A randomized, double-blind, multicenter trial was performed to study the pharmacodynamic and clinical activities of Daflon 500 mg,* in comparison with a nonmicronized diosmin. Daflon 500 mg is a micronized purified flavonoidic fraction consisting of 450 mg of diosmin and 50 mg of hesperidin per tablet, which has been micronized in order to ensure a better gastrointestinal absorption. Ninety patients with chronic venous insufficiency of the lower limbs, stabilized for one year, entered the study.
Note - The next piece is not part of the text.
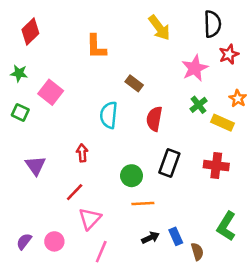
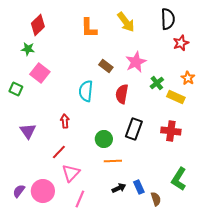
red diamond: (30, 32) -> (38, 25), moved
orange L-shape: (96, 47) -> (89, 28), moved
pink star: (195, 68) -> (136, 62), moved
green star: (19, 73) -> (28, 49), moved
pink circle: (54, 241) -> (43, 191), size x1.5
They received either two tablets of Daflon 500 mg or an equivalent dose of nonmicronized diosmin in two divided doses each day during two months. The following parameters were studied: functional clinical symptoms in the lower extremities, ankle circumference measurement, strain gauge plethysmographic parameters with 20, 40, and 60 mmHg venous occlusion, and clinical and biochemical acceptability. Statistically significant changes were obtained in both groups of patients in comparison with baseline values. However, the improvements in all clinical symptoms and plethysmographic parameters (maximum increase of venous volume at 60 mmHg and total time for emptying) were significantly better with Daflon 500 mg than with nonmicronized diosmin. The clinical and laboratory acceptability was similar in both groups. However, the percentage of satisfied patients was 95% in the Daflon 500 mg group, versus 80% in the nonmicronized diosmin group (p < 0.01). In conclusion, the pharmacodynamic and clinical activities of Daflon 500 mg are superior to those of an equivalent dose of nonmicronized diosmin and demonstrate the therapeutic advantage of a micronized formulation in the treatment of chronic venous insufficiency.